Exercise input -
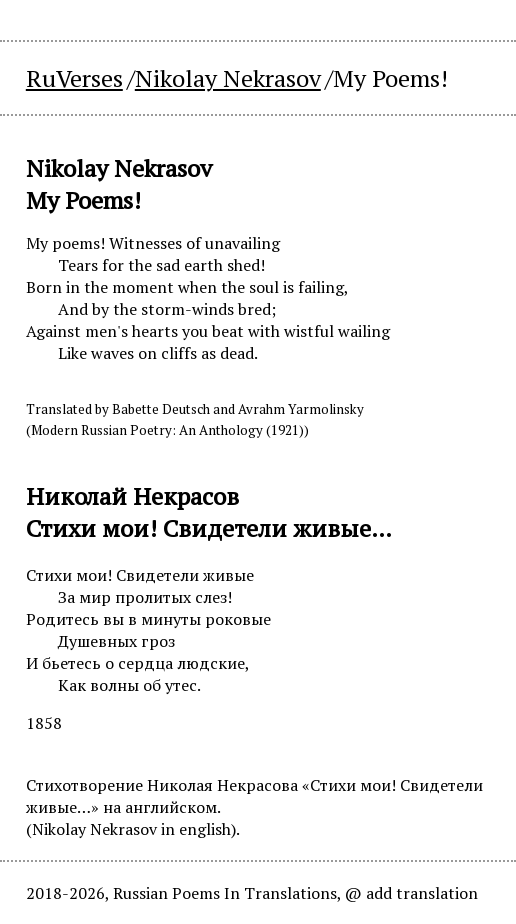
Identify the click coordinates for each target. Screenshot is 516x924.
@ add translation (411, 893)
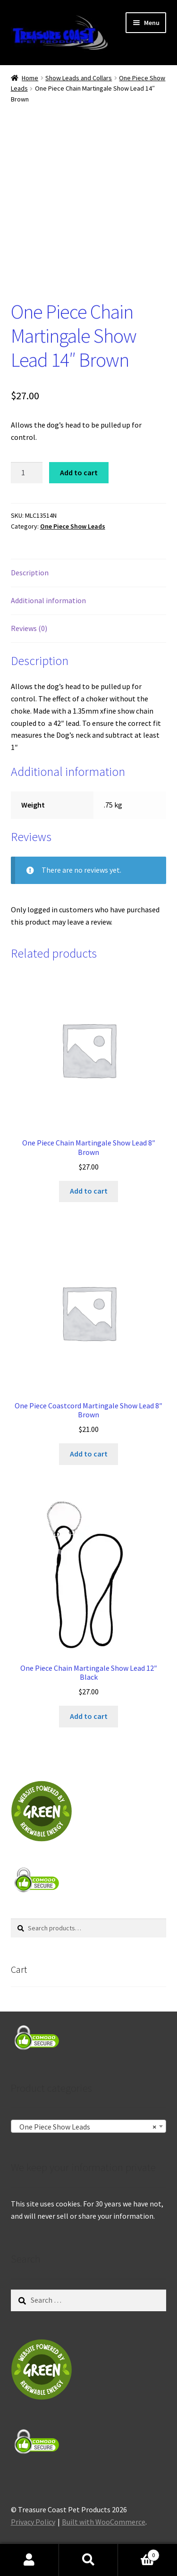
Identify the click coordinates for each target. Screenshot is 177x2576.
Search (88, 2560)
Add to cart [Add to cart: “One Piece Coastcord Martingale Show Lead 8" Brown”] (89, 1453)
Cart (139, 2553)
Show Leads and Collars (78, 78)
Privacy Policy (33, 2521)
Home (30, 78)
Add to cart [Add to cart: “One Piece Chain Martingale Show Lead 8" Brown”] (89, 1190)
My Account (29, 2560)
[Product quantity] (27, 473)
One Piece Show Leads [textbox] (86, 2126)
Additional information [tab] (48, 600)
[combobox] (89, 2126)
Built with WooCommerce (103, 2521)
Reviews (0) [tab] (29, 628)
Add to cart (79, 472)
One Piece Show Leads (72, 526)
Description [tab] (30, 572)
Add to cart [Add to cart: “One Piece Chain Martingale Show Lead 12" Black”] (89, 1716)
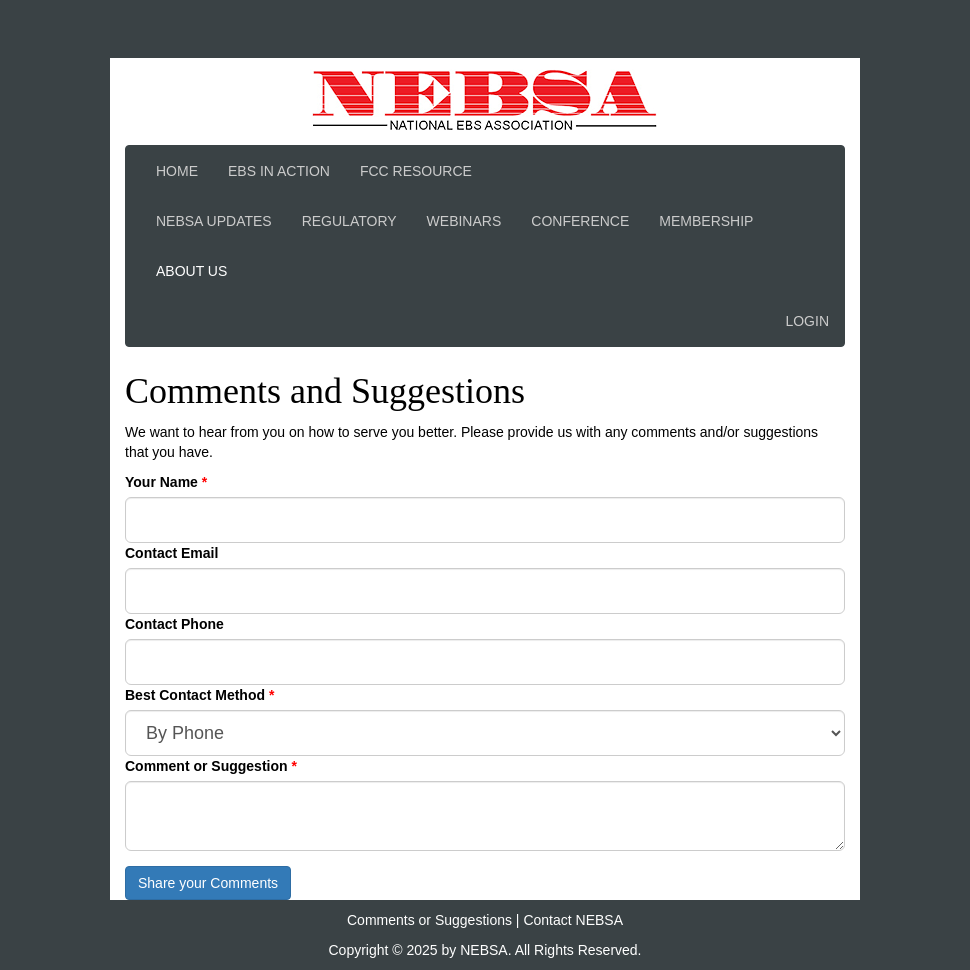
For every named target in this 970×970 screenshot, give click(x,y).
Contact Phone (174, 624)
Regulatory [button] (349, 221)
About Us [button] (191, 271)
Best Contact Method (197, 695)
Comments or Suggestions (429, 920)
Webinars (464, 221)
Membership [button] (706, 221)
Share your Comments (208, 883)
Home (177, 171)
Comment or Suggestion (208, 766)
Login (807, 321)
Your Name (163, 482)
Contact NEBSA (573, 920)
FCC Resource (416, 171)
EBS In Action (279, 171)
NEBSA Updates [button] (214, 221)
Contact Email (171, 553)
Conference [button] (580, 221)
==
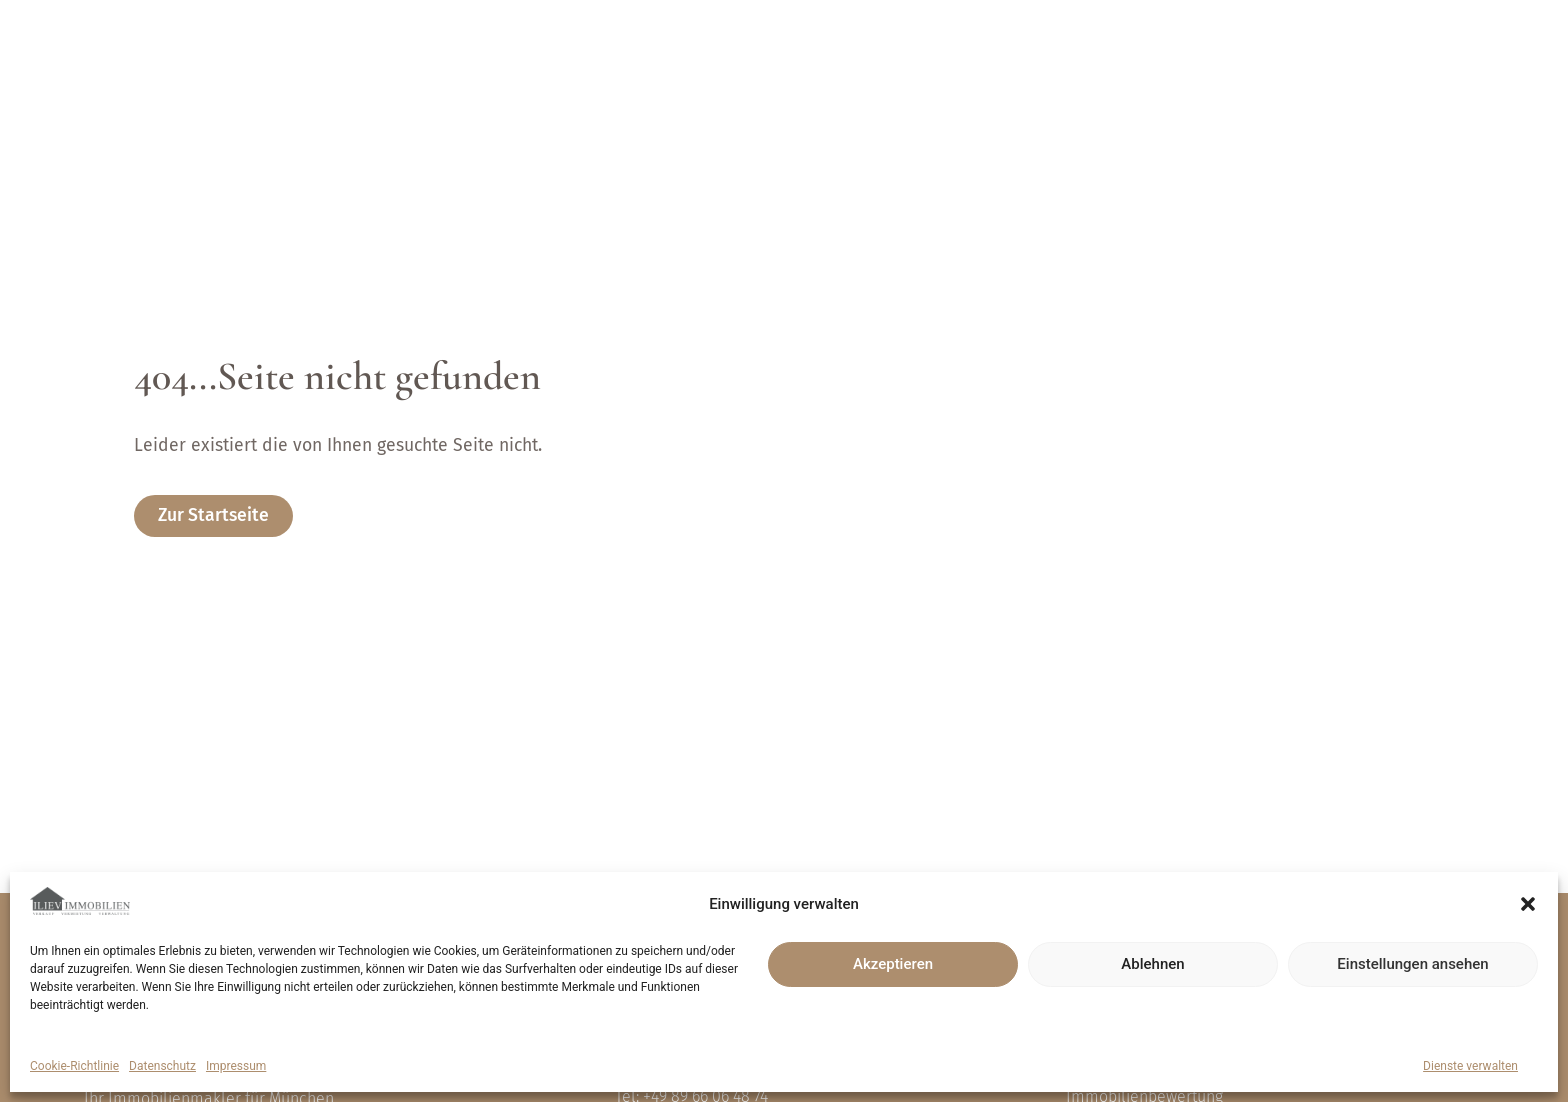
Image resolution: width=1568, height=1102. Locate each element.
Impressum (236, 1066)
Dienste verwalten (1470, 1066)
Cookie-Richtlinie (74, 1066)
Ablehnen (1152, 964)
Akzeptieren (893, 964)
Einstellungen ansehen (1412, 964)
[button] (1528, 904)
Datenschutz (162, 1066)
--
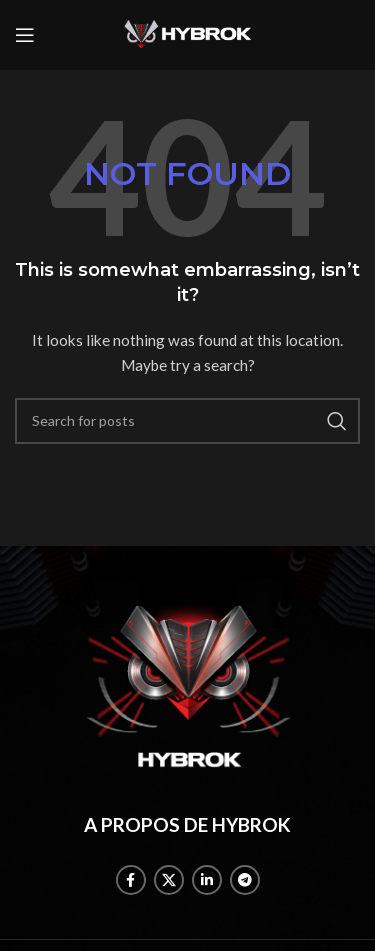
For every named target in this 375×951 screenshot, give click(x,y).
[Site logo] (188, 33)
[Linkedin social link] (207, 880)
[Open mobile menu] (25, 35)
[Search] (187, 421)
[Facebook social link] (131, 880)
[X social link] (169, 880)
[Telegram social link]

The task -
Your answer must be one number: the count of lines in the entries that contain the string "every".

Solution for this exercise -
2